### TO DO
Which lines of the records below contain the word "French"? Show each one.

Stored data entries
··········
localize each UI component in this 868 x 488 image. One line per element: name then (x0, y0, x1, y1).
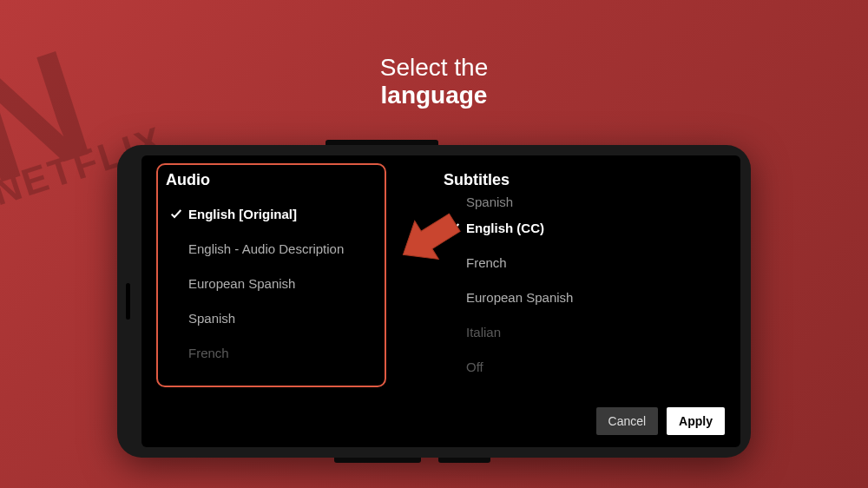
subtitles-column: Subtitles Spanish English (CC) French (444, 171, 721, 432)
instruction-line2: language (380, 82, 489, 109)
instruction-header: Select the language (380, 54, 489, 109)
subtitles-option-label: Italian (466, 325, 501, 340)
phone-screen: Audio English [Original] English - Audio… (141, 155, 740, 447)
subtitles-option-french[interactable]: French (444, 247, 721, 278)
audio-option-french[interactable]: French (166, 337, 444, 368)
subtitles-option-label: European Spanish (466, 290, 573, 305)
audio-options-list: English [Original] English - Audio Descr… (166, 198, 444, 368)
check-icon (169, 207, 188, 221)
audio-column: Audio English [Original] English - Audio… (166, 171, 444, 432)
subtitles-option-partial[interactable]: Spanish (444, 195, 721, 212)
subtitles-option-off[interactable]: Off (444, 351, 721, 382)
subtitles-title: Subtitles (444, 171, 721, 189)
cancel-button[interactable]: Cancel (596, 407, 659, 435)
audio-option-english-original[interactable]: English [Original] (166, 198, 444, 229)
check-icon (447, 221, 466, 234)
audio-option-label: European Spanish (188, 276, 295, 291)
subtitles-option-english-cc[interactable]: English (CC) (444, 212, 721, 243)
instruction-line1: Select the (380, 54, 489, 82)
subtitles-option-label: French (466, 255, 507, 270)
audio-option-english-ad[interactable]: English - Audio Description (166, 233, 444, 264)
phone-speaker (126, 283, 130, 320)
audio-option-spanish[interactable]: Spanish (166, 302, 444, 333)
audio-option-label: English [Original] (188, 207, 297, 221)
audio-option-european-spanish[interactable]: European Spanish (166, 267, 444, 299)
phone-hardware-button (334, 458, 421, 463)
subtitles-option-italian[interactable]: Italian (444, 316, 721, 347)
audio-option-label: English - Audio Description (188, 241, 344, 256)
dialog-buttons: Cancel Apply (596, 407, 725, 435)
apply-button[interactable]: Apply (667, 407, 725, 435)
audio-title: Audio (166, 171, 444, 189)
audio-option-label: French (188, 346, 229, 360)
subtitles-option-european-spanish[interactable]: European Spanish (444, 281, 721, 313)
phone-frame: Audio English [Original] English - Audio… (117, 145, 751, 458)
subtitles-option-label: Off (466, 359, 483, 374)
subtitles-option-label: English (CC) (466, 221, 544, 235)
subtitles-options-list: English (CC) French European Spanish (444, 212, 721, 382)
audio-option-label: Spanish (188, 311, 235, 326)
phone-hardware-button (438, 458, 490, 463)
··········
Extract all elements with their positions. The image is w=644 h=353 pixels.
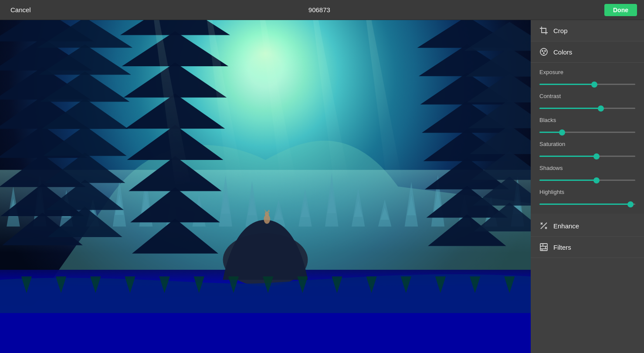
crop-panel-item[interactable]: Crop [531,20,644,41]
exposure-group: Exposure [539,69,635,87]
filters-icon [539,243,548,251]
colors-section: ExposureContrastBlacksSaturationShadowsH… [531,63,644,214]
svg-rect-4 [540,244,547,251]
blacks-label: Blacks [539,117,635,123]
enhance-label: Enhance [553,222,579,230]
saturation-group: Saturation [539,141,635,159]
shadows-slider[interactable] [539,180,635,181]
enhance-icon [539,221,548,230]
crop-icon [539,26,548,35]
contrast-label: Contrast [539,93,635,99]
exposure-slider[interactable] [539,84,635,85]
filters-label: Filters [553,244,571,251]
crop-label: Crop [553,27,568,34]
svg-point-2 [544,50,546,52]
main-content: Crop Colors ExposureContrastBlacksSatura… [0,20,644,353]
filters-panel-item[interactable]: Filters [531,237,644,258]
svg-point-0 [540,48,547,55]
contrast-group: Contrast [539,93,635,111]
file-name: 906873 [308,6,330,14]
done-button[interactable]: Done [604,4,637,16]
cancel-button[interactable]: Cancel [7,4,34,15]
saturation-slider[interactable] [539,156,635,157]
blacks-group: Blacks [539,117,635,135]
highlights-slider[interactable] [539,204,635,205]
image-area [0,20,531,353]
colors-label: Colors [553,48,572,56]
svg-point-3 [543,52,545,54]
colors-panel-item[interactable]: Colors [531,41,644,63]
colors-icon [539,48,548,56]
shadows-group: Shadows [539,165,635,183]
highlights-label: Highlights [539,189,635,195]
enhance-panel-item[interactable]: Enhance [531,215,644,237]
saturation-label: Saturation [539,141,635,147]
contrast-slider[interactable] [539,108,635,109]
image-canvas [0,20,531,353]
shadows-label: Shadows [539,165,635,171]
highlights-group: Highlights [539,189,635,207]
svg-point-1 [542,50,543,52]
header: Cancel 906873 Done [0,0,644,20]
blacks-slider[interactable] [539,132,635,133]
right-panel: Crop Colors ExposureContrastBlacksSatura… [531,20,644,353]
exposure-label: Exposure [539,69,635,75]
··········
### EXERCISE SOLUTION
subtitles-column: Subtitles Spanish English (CC) French (444, 171, 721, 432)
subtitles-option-french[interactable]: French (444, 247, 721, 278)
audio-option-french[interactable]: French (166, 337, 444, 368)
subtitles-option-label: French (466, 255, 507, 270)
audio-option-label: French (188, 346, 229, 360)
subtitles-options-list: English (CC) French European Spanish (444, 212, 721, 382)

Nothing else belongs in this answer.